Brayden is a junior at Oak Ridge High School. He spends half of the day at school learning how to weld. He’s weighing two other career paths, including the military.

“If I did join, I know I’d join the Army,” he said. “Dad was in the Army. Grandpa was in the Army, and Great-Grandpa was in the Army.”

He said he also thinks about being a therapist.

“I’ve always liked the human mind,” he said. “It’s neat how people relate. People laugh at things and half the time they don’t know why.”

He said there’s about 30 people in his class at school. He enjoys hanging out with his pals, including a group of them who have lost a parent.

“I’ve seen a lot, and I’ve heard a lot. I just want to help people,” he said. “Most people in Oak Ridge has a sad story, pretty much.”

Brayden said he was upset about his father’s death and proud of his service. His father had been asked to do a mission and died trying to do it. He said he wished there was a month dedicated to veterans instead of a day.

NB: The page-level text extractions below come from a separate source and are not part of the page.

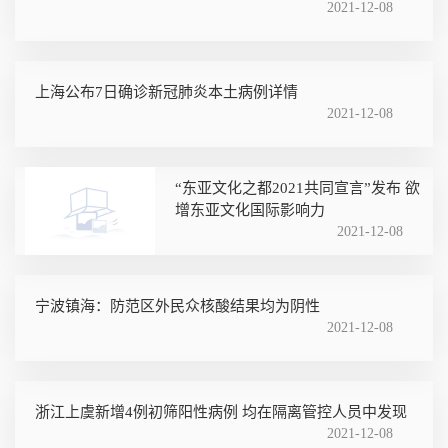
2021-12-08
上海公布7日确诊新冠肺炎本土病例详情
2021-12-08
“东亚文化之都2021共同宣言”发布 欲
增东亚文化国际影响力
2021-12-08
宁波镇海：防范区外民众核酸结果均为阴性
2021-12-08
浙江上虞新增4例初筛阳性病例 均在隔离管控人员中发现
2021-12-08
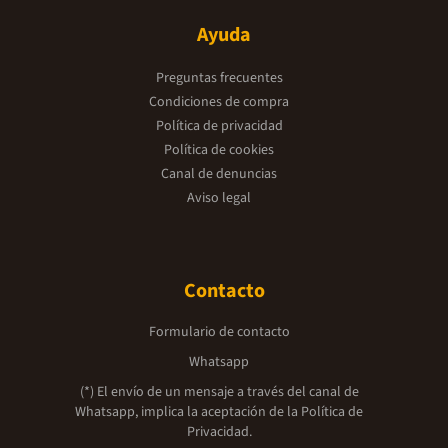
Ayuda
Preguntas frecuentes
Condiciones de compra
Política de privacidad
Política de cookies
Canal de denuncias
Aviso legal
Contacto
Formulario de contacto
Whatsapp
(*) El envío de un mensaje a través del canal de
Whatsapp, implica la aceptación de la
Política de
Privacidad.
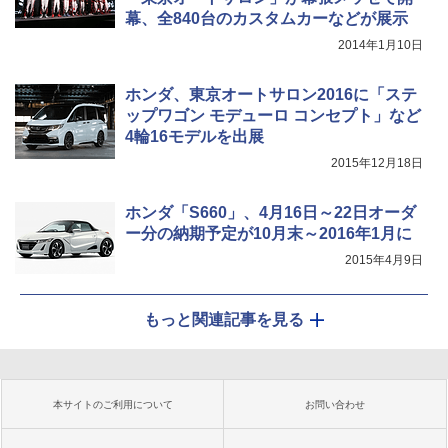
幕、全840台のカスタムカーなどが展示
2014年1月10日
ホンダ、東京オートサロン2016に「ステ
ップワゴン モデューロ コンセプト」など
4輪16モデルを出展
2015年12月18日
ホンダ「S660」、4月16日～22日オーダ
ー分の納期予定が10月末～2016年1月に
2015年4月9日
もっと関連記事を見る
本サイトのご利用について
お問い合わせ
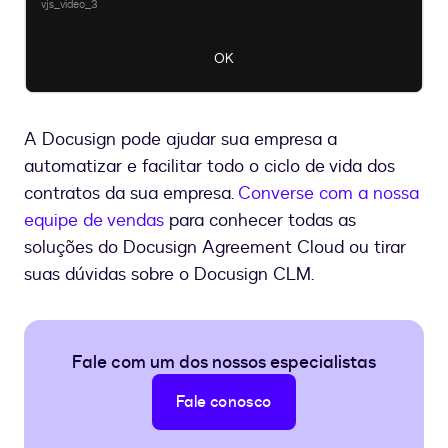
vjs_video_3
OK
A Docusign pode ajudar sua empresa a
automatizar e facilitar todo o ciclo de vida dos
contratos da sua empresa.
Converse com a nossa
equipe de vendas
para conhecer todas as
soluções do Docusign Agreement Cloud ou tirar
suas dúvidas sobre o Docusign CLM.
Fale com um dos nossos especialistas
Fale conosco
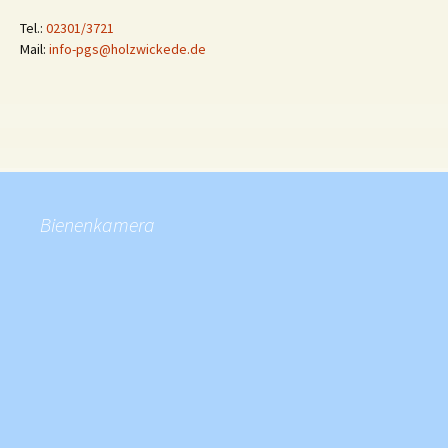
Tel.:
02301/3721
Mail:
info-pgs@holzwickede.de
Bienenkamera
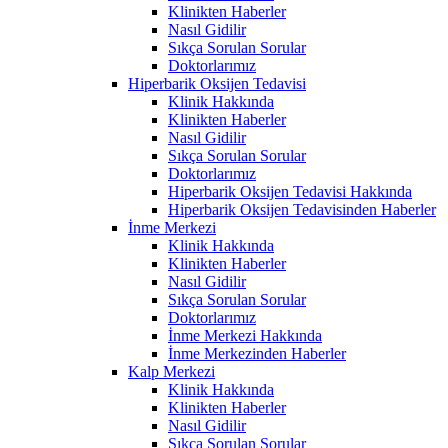
Klinikten Haberler
Nasıl Gidilir
Sıkça Sorulan Sorular
Doktorlarımız
Hiperbarik Oksijen Tedavisi
Klinik Hakkında
Klinikten Haberler
Nasıl Gidilir
Sıkça Sorulan Sorular
Doktorlarımız
Hiperbarik Oksijen Tedavisi Hakkında
Hiperbarik Oksijen Tedavisinden Haberler
İnme Merkezi
Klinik Hakkında
Klinikten Haberler
Nasıl Gidilir
Sıkça Sorulan Sorular
Doktorlarımız
İnme Merkezi Hakkında
İnme Merkezinden Haberler
Kalp Merkezi
Klinik Hakkında
Klinikten Haberler
Nasıl Gidilir
Sıkça Sorulan Sorular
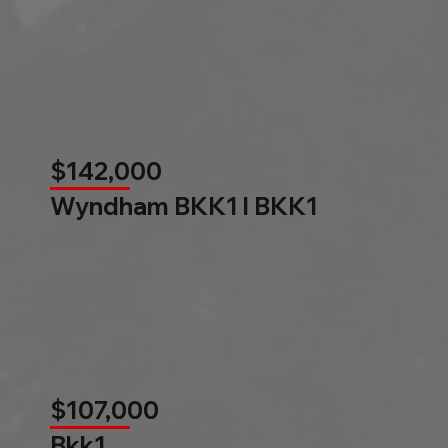
$142,000
Wyndham BKK1 l BKK1
$107,000
Bkk1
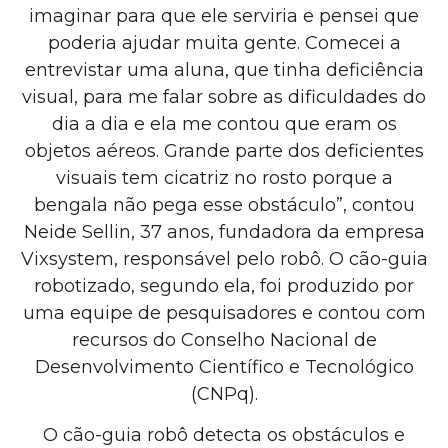
imaginar para que ele serviria e pensei que
poderia ajudar muita gente. Comecei a
entrevistar uma aluna, que tinha deficiência
visual, para me falar sobre as dificuldades do
dia a dia e ela me contou que eram os
objetos aéreos. Grande parte dos deficientes
visuais tem cicatriz no rosto porque a
bengala não pega esse obstáculo”, contou
Neide Sellin, 37 anos, fundadora da empresa
Vixsystem, responsável pelo robô. O cão-guia
robotizado, segundo ela, foi produzido por
uma equipe de pesquisadores e contou com
recursos do Conselho Nacional de
Desenvolvimento Científico e Tecnológico
(CNPq).
O cão-guia robô detecta os obstáculos e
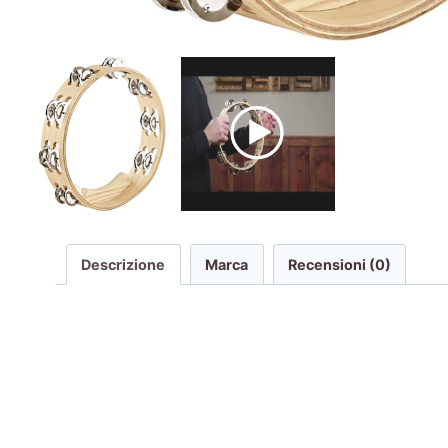
Descrizione
Marca
Recensioni (0)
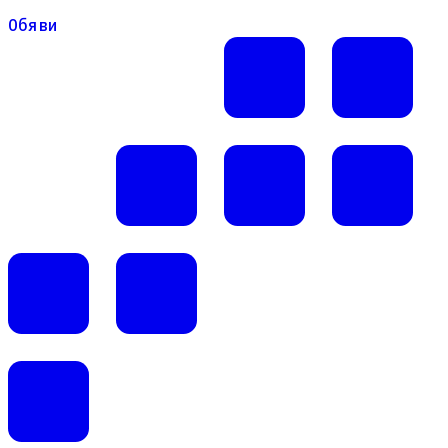
Обяви
Обяви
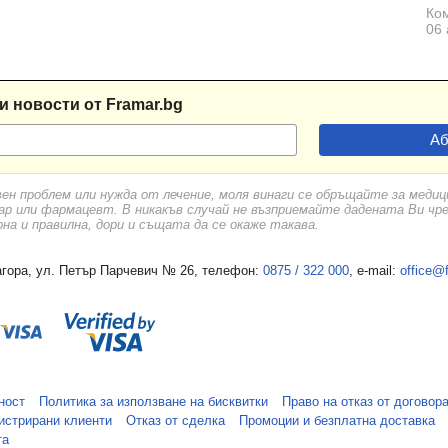
Ком
06 
и новости от Framar.bg
вен проблем или нужда от лечение, моля винаги се обръщайте за меди
ар или фармацевт. В никакъв случай не възприемайте дадената Ви чр
а и правилна, дори и същата да се окаже такава.
гора, ул. Петър Парчевич № 26, телефон:
0875 / 322 000
, e-mail:
office@
ност
Политика за използване на бисквитки
Право на отказ от договор
истрирани клиенти
Отказ от сделка
Промоции и безплатна доставка
та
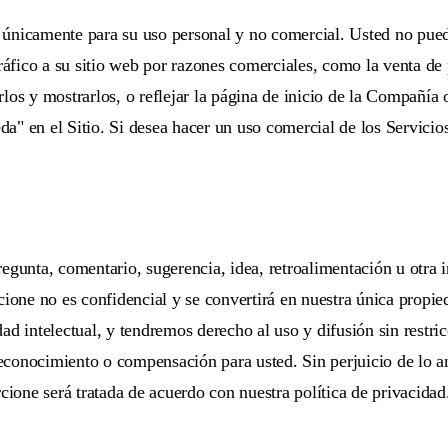
s únicamente para su uso personal y no comercial. Usted no puede
tráfico a su sitio web por razones comerciales, como la venta d
os y mostrarlos, o reflejar la página de inicio de la Compañía o
" en el Sitio. Si desea hacer un uso comercial de los Servicios
egunta, comentario, sugerencia, idea, retroalimentación u otra i
cione no es confidencial y se convertirá en nuestra única propi
ad intelectual, y tendremos derecho al uso y difusión sin restri
reconocimiento o compensación para usted. Sin perjuicio de lo an
cione será tratada de acuerdo con nuestra política de privacidad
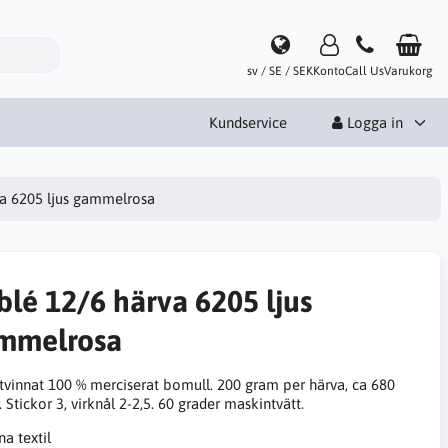
sv / SE / SEK
Konto
Call Us
Varukorg
Kundservice
Logga in
va 6205 ljus gammelrosa
blé 12/6 härva 6205 ljus
mmelrosa
tvinnat 100 % merciserat bomull. 200 gram per härva, ca 680
 Stickor 3, virknål 2-2,5. 60 grader maskintvätt.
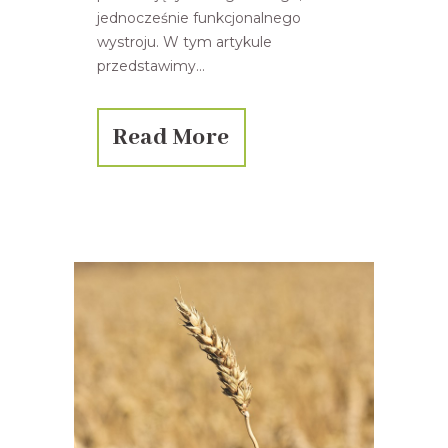
jednocześnie funkcjonalnego
wystroju. W tym artykule
przedstawimy...
Read More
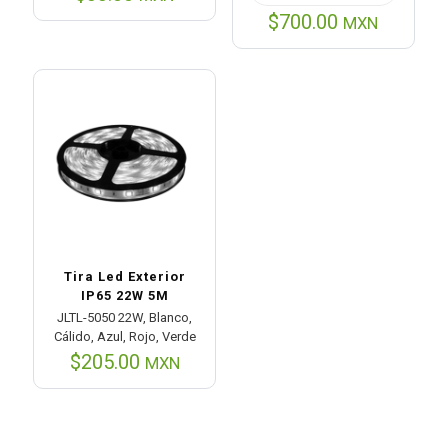
$
700.00
MXN
Tira Led Exterior
IP65 22W 5M
JLTL-5050 22W, Blanco,
Cálido, Azul, Rojo, Verde
$
205.00
MXN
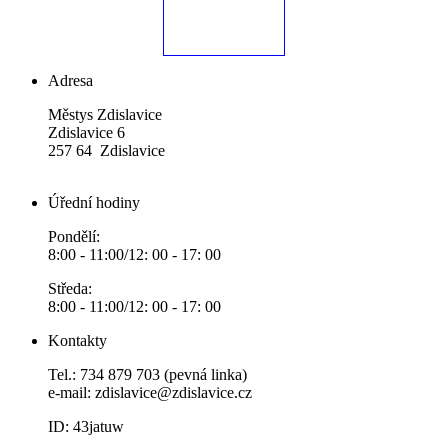
Adresa
Městys Zdislavice
Zdislavice 6
257 64 Zdislavice
Úřední hodiny
Pondělí:
8:00 - 11:00/12: 00 - 17: 00
Středa:
8:00 - 11:00/12: 00 - 17: 00
Kontakty
Tel.: 734 879 703 (pevná linka)
e-mail:
zdislavice@zdislavice.cz
ID: 43jatuw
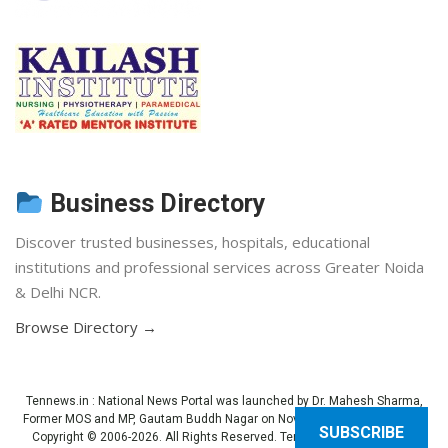
Business Directory
Discover trusted businesses, hospitals, educational
institutions and professional services across Greater Noida
& Delhi NCR.
Browse Directory →
Tennews.in
: National News Portal was launched by Dr. Mahesh Sharma,
Former MOS and MP, Gautam Buddh Nagar on November 3, 2013 (Diwali).
SUBSCRIBE
Copyright © 2006-2026. All Rights Reserved. Ten News.
Terms of use
.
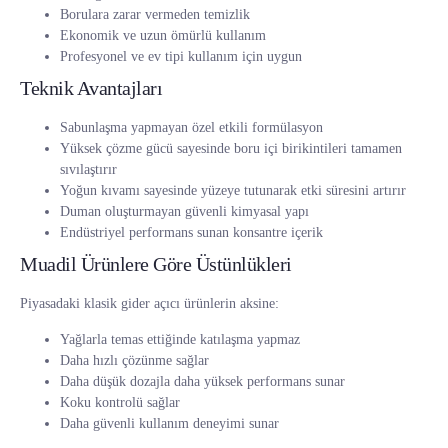
Borulara zarar vermeden temizlik
Ekonomik ve uzun ömürlü kullanım
Profesyonel ve ev tipi kullanım için uygun
Teknik Avantajları
Sabunlaşma yapmayan özel etkili formülasyon
Yüksek çözme gücü sayesinde boru içi birikintileri tamamen
sıvılaştırır
Yoğun kıvamı sayesinde yüzeye tutunarak etki süresini artırır
Duman oluşturmayan güvenli kimyasal yapı
Endüstriyel performans sunan konsantre içerik
Muadil Ürünlere Göre Üstünlükleri
Piyasadaki klasik gider açıcı ürünlerin aksine:
Yağlarla temas ettiğinde katılaşma yapmaz
Daha hızlı çözünme sağlar
Daha düşük dozajla daha yüksek performans sunar
Koku kontrolü sağlar
Daha güvenli kullanım deneyimi sunar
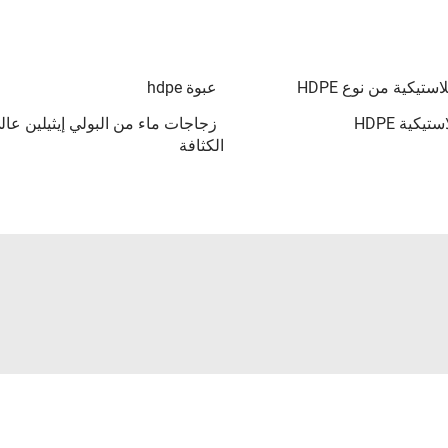
تيكية من نوع HDPE
عبوة hdpe
يكية HDPE
زجاجات ماء من البولي إيثيلين عال
الكثافة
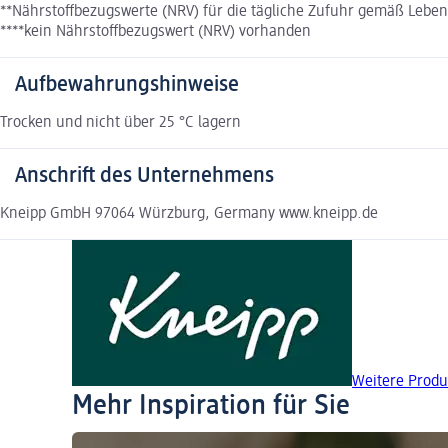
**Nährstoffbezugswerte (NRV) für die tägliche Zufuhr gemäß Lebe
****kein Nährstoffbezugswert (NRV) vorhanden
Aufbewahrungshinweise
Trocken und nicht über 25 °C lagern
Anschrift des Unternehmens
Kneipp GmbH 97064 Würzburg, Germany www.kneipp.de
Weitere Produ
Mehr Inspiration für Sie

Brayden lamented the people killed in the 9/11 attacks and other civilians caught in crossfires.

“They had their country torn apart,” he said of Afghanistan. “By now, it’s a sad thing. War just brings death and leads to more war.”

He still has lingering questions for his father to explain.

“I want to ask him how his life went,” Brayden said. “And if he enjoyed most of it or all of it. … And if he knew if he’d gone in the military that he might die.”

Joyce answered his last question on Aug. 30, the last day of the 20-year war in Afghanistan. They were all sitting on the front porch, with the sun setting. An outdoor cat crouched nearby, patiently watching a group of hummingbird feeders, bustling with activity.

“He did know that,” she told the boy.